▸ Activity
The records are to be copied word for word, and the pictures dropped.

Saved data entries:
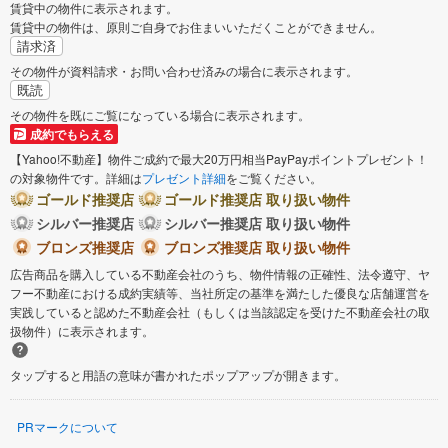
賃貸中の物件に表示されます。
賃貸中の物件は、原則ご自身でお住まいいただくことができません。
請求済
その物件が資料請求・お問い合わせ済みの場合に表示されます。
既読
その物件を既にご覧になっている場合に表示されます。
成約でもらえる
【Yahoo!不動産】物件ご成約で最大20万円相当PayPayポイントプレゼント！
の対象物件です。詳細は
プレゼント詳細
をご覧ください。
ゴールド推奨店
ゴールド推奨店 取り扱い物件
シルバー推奨店
シルバー推奨店 取り扱い物件
ブロンズ推奨店
ブロンズ推奨店 取り扱い物件
広告商品を購入している不動産会社のうち、物件情報の正確性、法令遵守、ヤ
フー不動産における成約実績等、当社所定の基準を満たした優良な店舗運営を
実践していると認めた不動産会社（もしくは当該認定を受けた不動産会社の取
扱物件）に表示されます。
タップすると用語の意味が書かれたポップアップが開きます。
PRマークについて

▸ Solution
賃貸中の物件に表示されます。
賃貸中の物件は、原則ご自身でお住まいいただくことができません。
請求済
その物件が資料請求・お問い合わせ済みの場合に表示されます。
既読
その物件を既にご覧になっている場合に表示されます。
成約でもらえる
【Yahoo!不動産】物件ご成約で最大20万円相当PayPayポイントプレゼント！
の対象物件です。詳細は
プレゼント詳細
をご覧ください。
ゴールド推奨店
ゴールド推奨店 取り扱い物件
シルバー推奨店
シルバー推奨店 取り扱い物件
ブロンズ推奨店
ブロンズ推奨店 取り扱い物件
広告商品を購入している不動産会社のうち、物件情報の正確性、法令遵守、ヤ
フー不動産における成約実績等、当社所定の基準を満たした優良な店舗運営を
実践していると認めた不動産会社（もしくは当該認定を受けた不動産会社の取
扱物件）に表示されます。
タップすると用語の意味が書かれたポップアップが開きます。
PRマークについて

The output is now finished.